If the above scenario happens, it is given that there is a 90 % probability that Disneyland will be open on NYE. If it is open on NYE, it is expected to generate $ 200,000 in revenue.
Therefore, expected revenues = ( probability of disneyland being open ) x ( revenues generated )
Expected revenues = 0.9 x 200,000
Expected revenues = $ 180,000
Cost of buying the merchandize = $ 150,000 ( since price increases in November end )
Profit = Expected revenues - costs
=> Expected Profits = $ 180,000 - $ 150,000
=> Expected Profits = $ 30,000
If Disneyland does not choose to buy, profits will remain zero.

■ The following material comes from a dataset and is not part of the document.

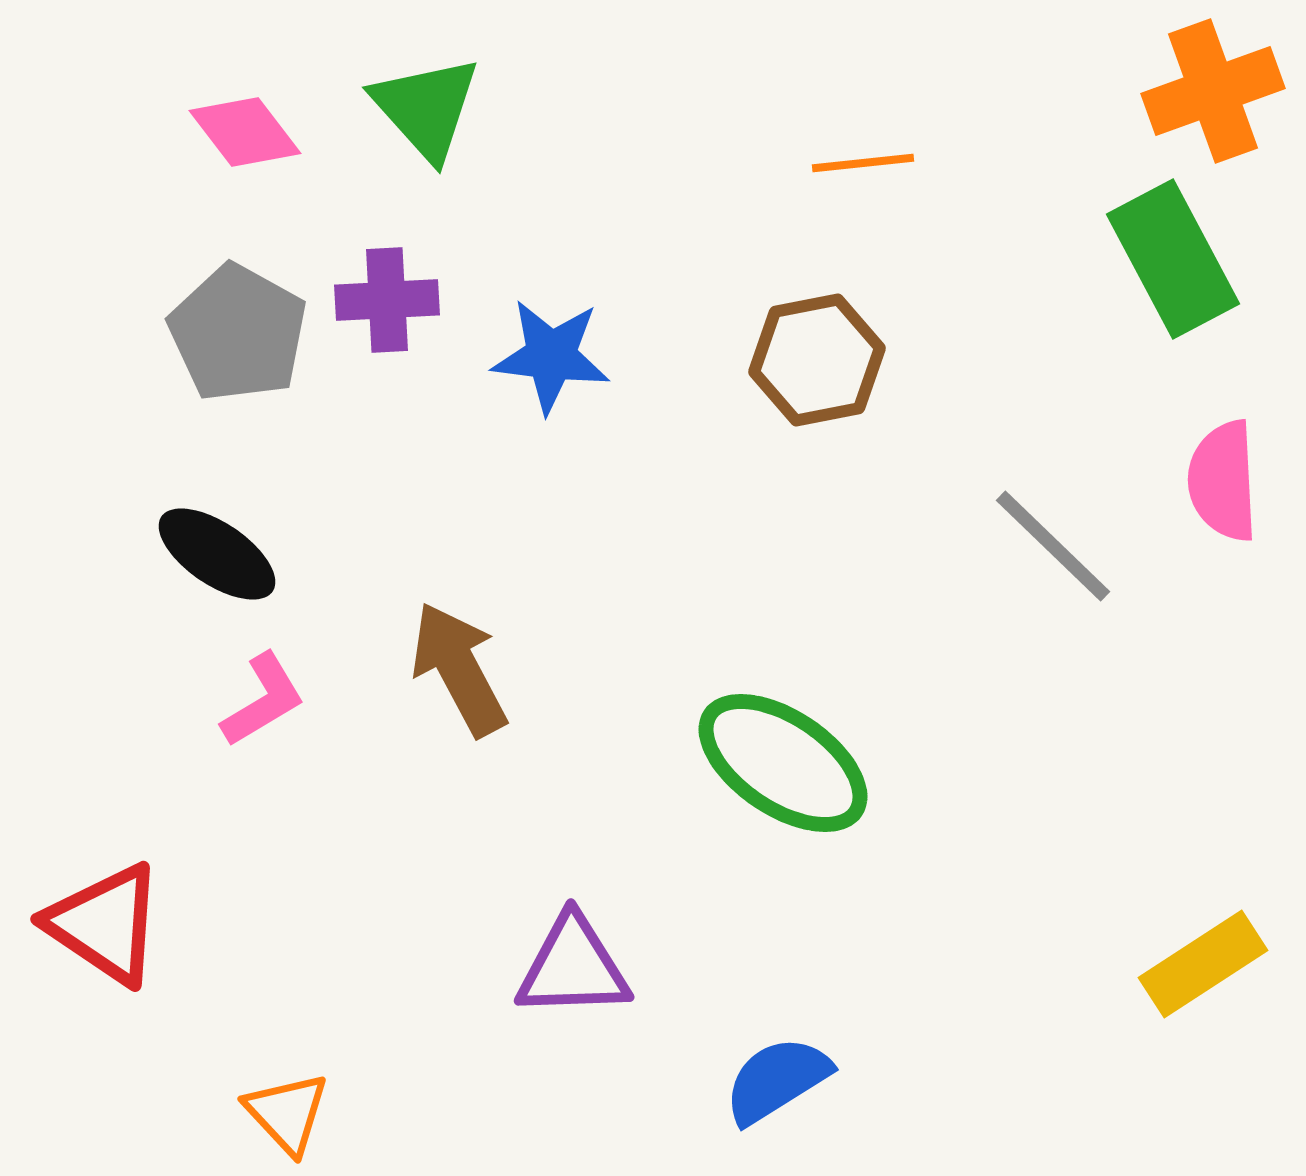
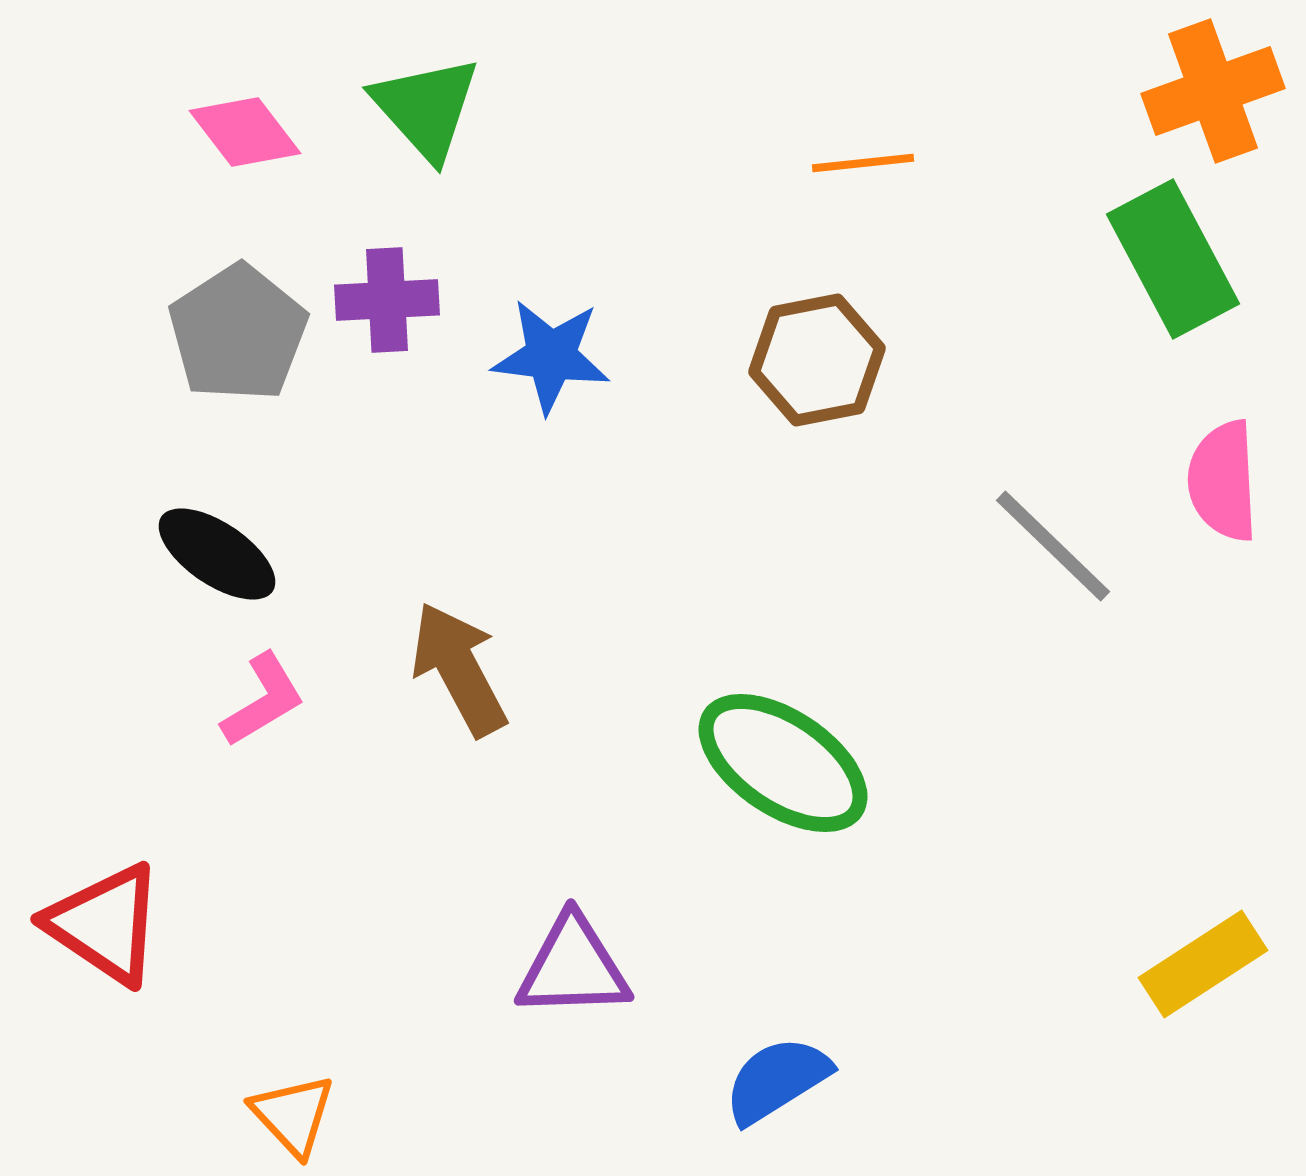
gray pentagon: rotated 10 degrees clockwise
orange triangle: moved 6 px right, 2 px down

Since the expected profits are higher if they bought the NYE themed goods, they should buy them. The expected profits in case they bought it would be $ 30,000.
(c)
If Disneyland elects to defer the decision from October to November
It has to decide either to buy or not buy in November end now.
If it decides not to buy, there is no profit or loss.
However, if it decides to buy at the end of November, its profits will depend on if Disneyland opens or not.
Now, Disneyland will decide to buy only if the situation improves in November. ( Because, if the situation does not improve in November end, the probability if it opening is only 30%. And expected revenues will be only $ 60,000 ( 0.3 x 200,000 ), which is less than the cost of goods ( $ 150,000 ). Therefore, it will choose not to buy if the situation stays in the current most restrictive tier. )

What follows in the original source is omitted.